For Cutadapt to work with multiple cores, it requires Python 3 as well as parallel gzip (pigz) installed on the system. The version of Python used is detected from the shebang line of the Cutadapt executable (either 'cutadapt', or a specified path). If Python 2 is detected, --cores is set to 1 and multi-core processing will be disabled. If pigz cannot be detected on your system, Trim Galore reverts to using gzip compression. Please note however, that gzip compression will slow down multi-core processes so much that it is hardly worthwhile, please see: here for more info).

Actual core usage: It should be mentioned that the actual number of cores used is a little convoluted. Assuming that Python 3 is used and pigz is installed, --cores 2 would use:

  • 2 cores to read the input (probably not at a high usage though)
  • 2 cores to write to the output (at moderately high usage)
  • 2 cores for Cutadapt itself
  • 2 additional cores for Cutadapt (not sure what they are used for)
  • 1 core for Trim Galore itself

So this can be up to 9 cores, even though most of them won't be used at 100% for most of the time. Paired-end processing uses twice as many cores for the validation (= writing out) step as Trim Galore reads and writes from and to two files at the same time, respectively.

--cores 4 would then be: 4 (read) + 4 (write) + 4 (Cutadapt) + 2 (extra Cutadapt) + 1 (Trim Galore) = ~15 cores in total.
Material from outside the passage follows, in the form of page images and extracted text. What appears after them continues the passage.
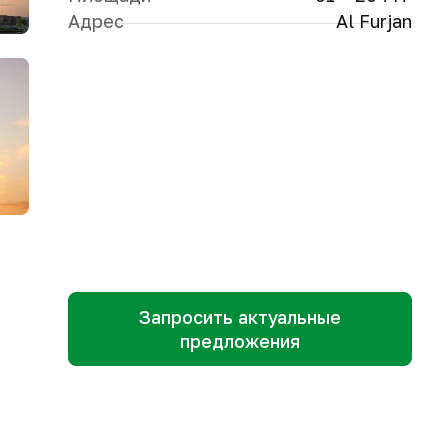
Адрес
Al Furjan
Запросить актуальные
предложения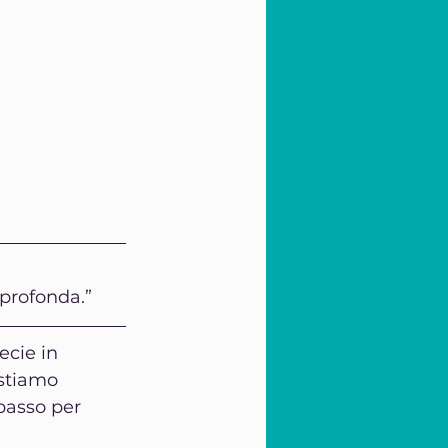
 profonda.”
ecie in 
stiamo 
passo per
From the graph above it seems that --cores 4 could be a sweet spot, anything above appear to have diminishing returns.

28-06-18: Version 0.5.0

  • Adapters can now be specified as single bases with a multiplier in squiggly brackets, e.g. -a "A{10}" to trim poly-A tails

  • Added option --hardtrim5 INT to enable hard-clipping from the 5' end. This option processes one or more files (plain FastQ or gzip compressed files) and produce hard-trimmed FastQ files ending in .{INT}bp.fq(.gz).

  • Added option --clock to trim reads in a specific way that is currently used for the Mouse Epigenetic Clock (see here: Multi-tissue DNA methylation age predictor in mouse, Stubbs et al., Genome Biology, 2017 18:68). Following the trimming, Trim Galore exits.

In it's current implementation, the dual-UMI RRBS reads come in the following format:

Read 1  5' UUUUUUUU CAGTA FFFFFFFFFFFFFFFFFFFFFFFFFFFFFFFFFFFF TACTG UUUUUUUU 3'
Read 2  3' UUUUUUUU GTCAT FFFFFFFFFFFFFFFFFFFFFFFFFFFFFFFFFFFF ATGAC UUUUUUUU 5'

Where UUUUUUUU is a random 8-mer unique molecular identifier (UMI), CAGTA is a constant region, and FFFFFFF... is the actual RRBS-Fragment to be sequenced. The UMIs for Read 1 (R1) and Read 2 (R2), as well as the fixed sequences (F1 or F2), are written into the read ID and removed from the actual sequence. Here is an example:

R1: @HWI-D00436:407:CCAETANXX:1:1101:4105:1905 1:N:0: CGATGTTT
    ATCTAGTTCAGTACGGTGTTTTCGAATTAGAAAAATATGTATAGAGGAAATAGATATAAAGGCGTATTCGTTATTG
R2: @HWI-D00436:407:CCAETANXX:1:1101:4105:1905 3:N:0: CGATGTTT
    CAATTTTGCAGTACAAAAATAATACCTCCTCTATTTATCCAAAATCACAAAAAACCACCCACTTAACTTTCCCTAA

R1: @HWI-D00436:407:CCAETANXX:1:1101:4105:1905 1:N:0: CGATGTTT:R1:ATCTAGTT:R2:CAATTTTG:F1:CAGT:F2:CAGT
                 CGGTGTTTTCGAATTAGAAAAATATGTATAGAGGAAATAGATATAAAGGCGTATTCGTTATTG
R2: @HWI-D00436:407:CCAETANXX:1:1101:4105:1905 3:N:0: CGATGTTT:R1:ATCTAGTT:R2:CAATTTTG:F1:CAGT:F2:CAGT
                 CAAAAATAATACCTCCTCTATTTATCCAAAATCACAAAAAACCACCCACTTAACTTTCCCTAA

Following clock trimming, the resulting files (.clock_UMI.R1.fq(.gz) and .clock_UMI.R2.fq(.gz)) should be adapter- and quality trimmed with Trim Galore as usual. In addition, reads need to be trimmed by 15bp from their 3' end to get rid of potential UMI and fixed sequences. The command is:

trim_galore --paired --three_prime_clip_R1 15 --three_prime_clip_R2 15 *.clock_UMI.R1.fq.gz *.clock_UMI.R2.fq.gz

Following this, reads should be aligned with Bismark and deduplicated with UmiBam in --dual_index mode (see here: https://github.com/FelixKrueger/Umi-Grinder). UmiBam recognises the UMIs within this pattern: R1:(ATCTAGTT):R2:(CAATTTTG): as (UMI R1=ATCTAGTT) and (UMI R2=CAATTTTG).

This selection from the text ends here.